The story [stemming from] Williams' wartime reporting experience has made him a subject of mockery, including a New York Post front cover that depicted him with a long Pinocchio's nose, over the headline "A Nose for News."
Where was all this when it was Judy Miller and the rest lying up a storm?
He's the leading man at the network's news division, whose nightly newscast has topped its rivals in ratings for the better part of a decade.
I never watch news on TV.
He apologized on the air Wednesday for telling his story about the supposed grenade attack as recently as last Friday on "Nightly News." He admitted that his helicopter was not hit by a grenade after war veterans had come forward to question the account, some even disputing whether Williams' helicopter was in a group that came under direct attack.
NBC News must also weigh his importance to the news division and the work he has done since taking over as top anchor from Tom Brokaw in 2004.

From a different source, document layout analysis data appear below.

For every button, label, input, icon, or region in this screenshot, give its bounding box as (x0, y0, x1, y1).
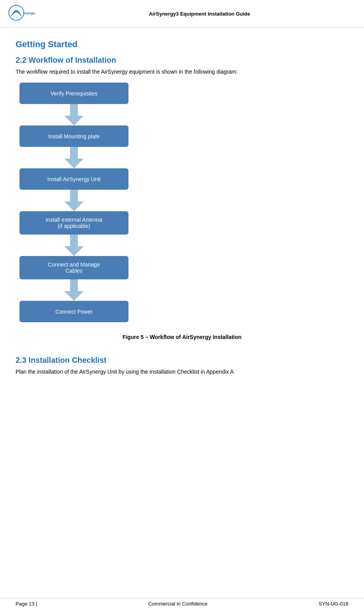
getting-started-heading: Getting Started (16, 39, 348, 49)
logo: Airspan (8, 4, 35, 23)
flow-box-cables: Connect and Manage Cables (19, 256, 128, 279)
page-footer: Page 13 | Commercial in Confidence SYN-U… (0, 598, 364, 609)
workflow-diagram: Verify Prerequisites Install Mounting pl… (19, 83, 348, 322)
section-2-3-text: Plan the installation of the AirSynergy … (16, 369, 348, 375)
flow-box-airsynergy-unit: Install AirSynergy Unit (19, 168, 128, 190)
svg-text:Airspan: Airspan (24, 11, 35, 15)
section-2-2-heading: 2.2 Workflow of Installation (16, 56, 348, 65)
svg-marker-5 (64, 235, 84, 256)
figure-caption: Figure 5 – Workflow of AirSynergy Instal… (16, 334, 348, 340)
flow-arrow-2 (19, 147, 128, 168)
flow-arrow-3 (19, 190, 128, 211)
page-header: Airspan AirSynergy3 Equipment Installati… (0, 0, 364, 28)
footer-page-number: Page 13 | (16, 601, 37, 607)
footer-confidential: Commercial in Confidence (148, 601, 207, 607)
section-2-2-intro: The workflow required to install the Air… (16, 69, 348, 75)
flow-arrow-4 (19, 235, 128, 256)
flow-arrow-1 (19, 104, 128, 125)
svg-marker-2 (64, 104, 84, 125)
flow-box-power: Connect Power (19, 301, 128, 322)
svg-marker-6 (64, 279, 84, 301)
svg-point-0 (9, 5, 24, 21)
svg-marker-3 (64, 147, 84, 168)
flow-box-verify: Verify Prerequisites (19, 83, 128, 104)
flow-box-antenna: Install external Antenna (if applicable) (19, 211, 128, 235)
section-2-3-heading: 2.3 Installation Checklist (16, 356, 348, 365)
footer-doc-id: SYN-UG-018 (318, 601, 348, 607)
main-content: Getting Started 2.2 Workflow of Installa… (0, 28, 364, 390)
header-title: AirSynergy3 Equipment Installation Guide (43, 11, 356, 17)
flow-box-mounting: Install Mounting plate (19, 125, 128, 147)
flow-arrow-5 (19, 279, 128, 301)
svg-marker-4 (64, 190, 84, 211)
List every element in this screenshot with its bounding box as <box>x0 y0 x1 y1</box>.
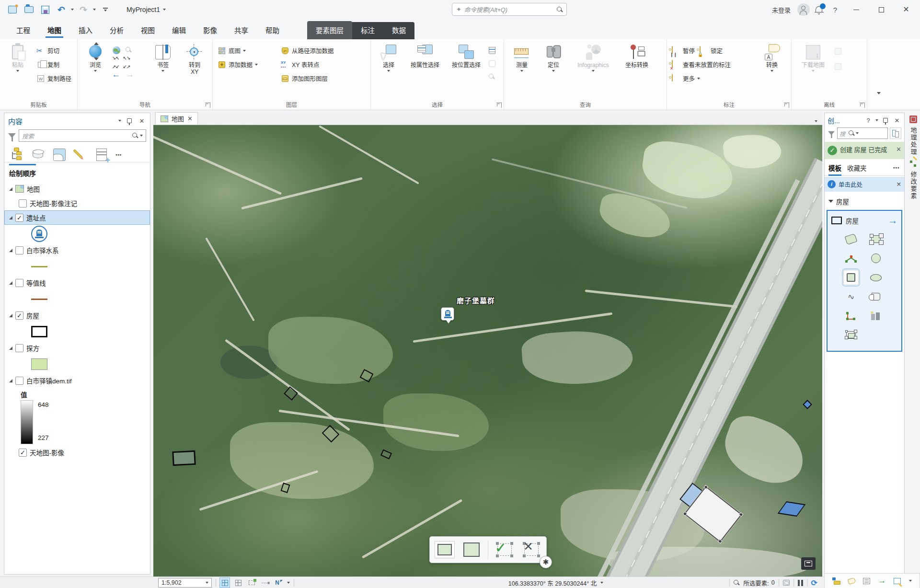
circle-tool[interactable] <box>869 251 883 265</box>
north-arrow-icon[interactable]: N <box>274 578 283 588</box>
cancel-sketch-button[interactable]: ✕ <box>519 539 544 560</box>
tab-edit[interactable]: 编辑 <box>164 21 194 39</box>
sign-in-status[interactable]: 未登录 <box>772 5 791 14</box>
trench-fill-symbol[interactable] <box>31 358 47 370</box>
minimize-button[interactable] <box>846 2 866 17</box>
clear-selection-icon[interactable] <box>488 59 496 68</box>
geoprocessing-icon[interactable] <box>909 115 917 123</box>
snapping-toggle[interactable] <box>220 578 230 588</box>
house-feature[interactable] <box>284 386 298 400</box>
expand-triangle[interactable] <box>9 187 12 191</box>
dock-tab-geoprocessing[interactable]: 地理处理 <box>909 127 918 156</box>
close-button[interactable]: ✕ <box>896 2 916 17</box>
building-tool[interactable]: ✳ <box>869 309 883 323</box>
list-by-drawing-order-tab[interactable] <box>10 148 24 162</box>
customize-qat-button[interactable] <box>99 3 112 16</box>
template-rect-option-button[interactable] <box>432 539 457 560</box>
coordinate-conversion-button[interactable]: 坐标转换 <box>618 42 656 98</box>
select-button[interactable]: 选择 <box>374 42 403 98</box>
template-search-input[interactable]: 搜 <box>837 127 888 139</box>
right-angle-polygon-tool[interactable] <box>869 232 883 246</box>
tab-feature-layer[interactable]: 要素图层 <box>307 21 352 39</box>
map-view-tab[interactable]: 地图 ✕ <box>155 112 198 125</box>
layer-checkbox-unchecked[interactable] <box>15 344 23 352</box>
template-group-houses[interactable]: 房屋 <box>825 192 904 209</box>
navigation-dialog-launcher[interactable] <box>205 103 210 108</box>
water-line-symbol[interactable] <box>31 266 47 267</box>
filter-funnel-icon[interactable] <box>828 131 835 136</box>
command-search-box[interactable]: ✦ 命令搜索(Alt+Q) <box>452 3 567 16</box>
contour-symbol-row[interactable] <box>4 290 150 308</box>
editor-more-chevron[interactable] <box>909 580 912 582</box>
polygon-tool[interactable] <box>844 232 858 246</box>
view-list-chevron[interactable] <box>815 120 817 122</box>
expand-triangle[interactable] <box>9 281 12 285</box>
map-extent-icon[interactable] <box>783 580 790 586</box>
close-pane-icon[interactable]: ✕ <box>138 117 146 125</box>
tab-favorites[interactable]: 收藏夹 <box>847 163 867 173</box>
layer-checkbox-checked[interactable]: ✓ <box>15 214 23 222</box>
cut-button[interactable]: ✂剪切 <box>34 44 73 57</box>
layer-row-water[interactable]: 白市驿水系 <box>4 243 150 257</box>
zoom-to-selection-icon[interactable] <box>125 46 133 55</box>
offline-dialog-launcher[interactable] <box>860 103 865 108</box>
pane-help-icon[interactable]: ? <box>864 117 873 124</box>
tab-share[interactable]: 共享 <box>227 21 256 39</box>
house-feature-blue-parallelogram[interactable] <box>778 501 806 517</box>
editor-attributes-icon[interactable] <box>863 578 870 584</box>
selection-zoom-icon[interactable] <box>734 580 739 586</box>
house-feature[interactable] <box>172 450 196 466</box>
add-data-button[interactable]: + 添加数据 <box>216 58 277 71</box>
house-feature-blue[interactable] <box>803 400 812 409</box>
dismiss-banner-icon[interactable]: ✕ <box>896 146 901 153</box>
layer-checkbox-checked[interactable]: ✓ <box>19 449 27 457</box>
site-marker[interactable] <box>441 307 454 321</box>
layer-row-houses[interactable]: ✓ 房屋 <box>4 308 150 323</box>
site-point-symbol[interactable] <box>31 226 47 242</box>
full-extent-icon[interactable] <box>112 46 121 55</box>
label-pause-button[interactable]: ❙❙暂停 <box>670 44 697 57</box>
layer-row-dem[interactable]: 白市驿镇dem.tif <box>4 373 150 388</box>
contents-search-input[interactable]: 搜索 <box>19 129 146 142</box>
map-tab-close-icon[interactable]: ✕ <box>187 115 193 122</box>
layer-row-sites[interactable]: ✓ 遗址点 <box>4 210 150 225</box>
layer-row-map[interactable]: 地图 <box>4 182 150 196</box>
close-pane-icon[interactable]: ✕ <box>893 117 901 124</box>
label-more-button[interactable]: 更多 <box>670 72 755 85</box>
remove-replica-icon[interactable] <box>834 62 842 71</box>
scale-combo[interactable]: 1:5,902 <box>158 578 212 588</box>
grid-toggle[interactable] <box>233 578 243 588</box>
tab-data[interactable]: 数据 <box>383 21 414 39</box>
expand-triangle[interactable] <box>9 249 12 252</box>
rectangle-tool[interactable] <box>844 270 858 285</box>
add-data-from-path-button[interactable]: ⌐从路径添加数据 <box>279 44 336 57</box>
more-view-tabs[interactable]: ⋯ <box>115 151 123 159</box>
tab-view[interactable]: 视图 <box>133 21 162 39</box>
sites-symbol-row[interactable] <box>4 225 150 243</box>
freehand-tool[interactable]: ∿ <box>844 289 858 304</box>
convert-labels-button[interactable]: A 转换 <box>757 42 787 98</box>
goto-xy-button[interactable]: 转到 XY <box>180 42 209 98</box>
explore-button[interactable]: 浏览 <box>80 42 110 98</box>
tab-templates[interactable]: 模板 <box>828 163 841 173</box>
layer-row-imagery[interactable]: ✓ 天地图-影像 <box>4 445 150 460</box>
selection-dialog-launcher[interactable] <box>496 103 502 108</box>
redo-dropdown-chevron[interactable] <box>93 9 96 11</box>
manage-templates-button[interactable] <box>890 127 901 139</box>
undo-dropdown-chevron[interactable] <box>71 9 74 11</box>
redo-button[interactable]: ↷ <box>77 3 90 16</box>
layer-checkbox-unchecked[interactable] <box>15 279 23 287</box>
layer-checkbox-unchecked[interactable] <box>15 377 23 385</box>
trace-tool[interactable] <box>844 328 858 342</box>
next-extent-icon[interactable]: → <box>126 70 134 79</box>
expand-triangle[interactable] <box>9 346 12 350</box>
tab-insert[interactable]: 插入 <box>71 21 100 39</box>
toolbar-options-gear-icon[interactable]: ✱ <box>540 556 552 568</box>
select-by-location-button[interactable]: 按位置选择 <box>447 42 486 98</box>
pin-icon[interactable] <box>125 117 134 125</box>
notifications-bell-icon[interactable] <box>815 4 824 15</box>
locate-button[interactable]: 定位 <box>539 42 568 98</box>
house-rect-symbol[interactable] <box>31 326 47 337</box>
zoom-to-selected-icon[interactable] <box>488 73 496 81</box>
list-by-selection-tab[interactable] <box>52 148 67 162</box>
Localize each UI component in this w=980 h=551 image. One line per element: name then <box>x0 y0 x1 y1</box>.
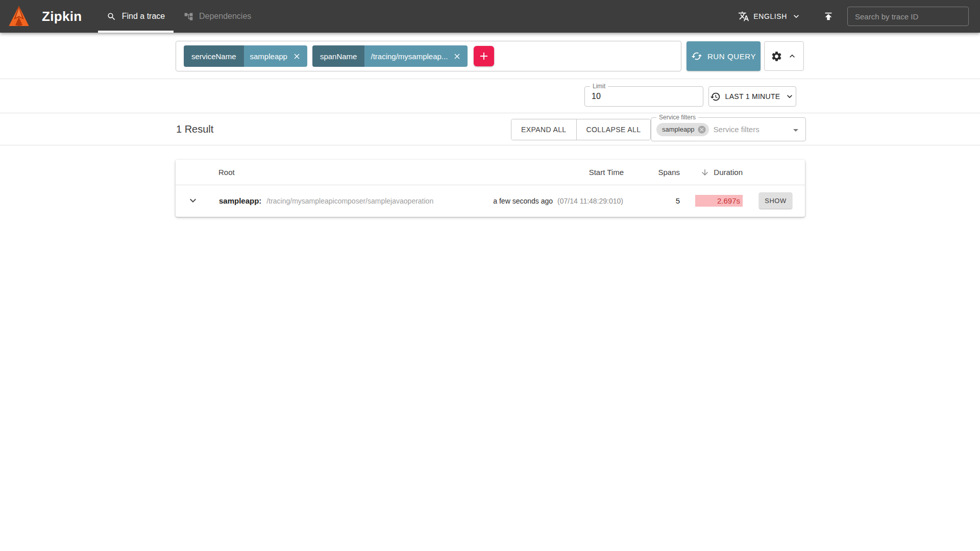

He's in the "terrorism business!"
Questions were also raised about statements Williams made on coverage of Hurricane Katrina, which was one of his proudest moments at NBC. The remarks drew suspicion because during Katrina, there was relatively little flooding in New Orleans' French Quarter. Williams was staying at the Ritz-Carlton hotel in New Orleans, according to an NBC source who requested anonymity.
Oh, so he is MAKING UP STORIES all over the place, huh?
Looks like THIS GUY'S EGO GREW to BIG for his head!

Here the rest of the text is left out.